The Office of the Supervising Architect commenced design work on the Internal Revenue Service Building before the Federal Triangle group had been planned. The reaction among private architects to the single building project accelerated the move toward a larger scheme. The resulting treatment of the Internal Revenue Service structure reflects a peculiar ordering of elements within the larger plan. Department headquarters were to be accorded monumental buildings “of the first class,” while bureaus, of which the Internal Revenue Service was the only example in the Triangle, were to be housed in subordinate structures. As the Internal Revenue Service building became absorbed into the Federal Triangle group plan, its design became dramatically scaled back and shorn of sculptural detail originally planned.
As completed, the Internal Revenue Service Building presents a simple Doric colonnaded elevation on the Constitution Avenue side. On the other sides, horizontal planes were divided between a two-story rusticated base, a middle section marked with long rows of fluted Doric pilasters rising from the third to the fifth floors, and an attic story set behind a balcony. Because the survival of the Old Post Office prevented the completion of the Internal Revenue Service Building, the latter exhibits raw edges of brick and limestone on the Pennsylvania Avenue and 12th Street elevations.
The history of the Internal Revenue Service Building illustrates the scant respect architects in private practice accorded Louis A. Simon and the Office of the Supervising Architect of the Treasury Department. An employee of the office from 1896, Simon served as its chief architect from 1915 to 1934 under James A. Wetmore, who held the position of acting supervising architect. After Wetmore's retirement in 1934, Simon was appointed Supervising Architect. Simon maintained a career-long cooperative attitude toward private practitioners, but in return, few regarded him as their creative equal.

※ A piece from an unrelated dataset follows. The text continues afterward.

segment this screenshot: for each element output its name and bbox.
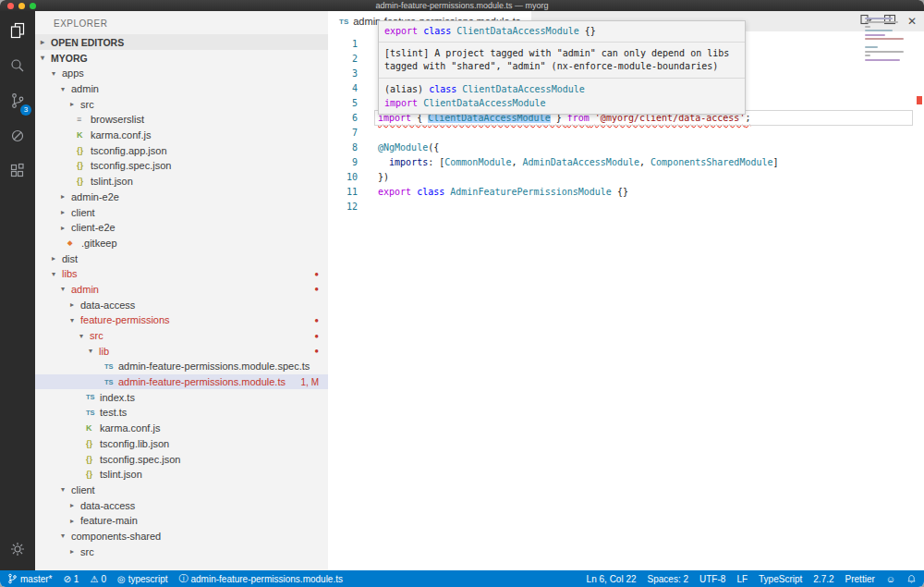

The supporters of the Federal Triangle group no doubt included many who possessed a genuine desire to see a world-class architectural ensemble develop in such a key location. Other architects seized upon the project to further their contention that government architects were less able as designers than private practitioners. In arguing for a comprehensive Federal Triangle scheme, several private architects accused Simon's office of being capable only of “parking” the buildings on the triangle site, rather than grouping them. After the Internal Revenue Service was forced into a relatively spartan design in the overall group plan, private architects singled out the building as the least inspiring component in the complex.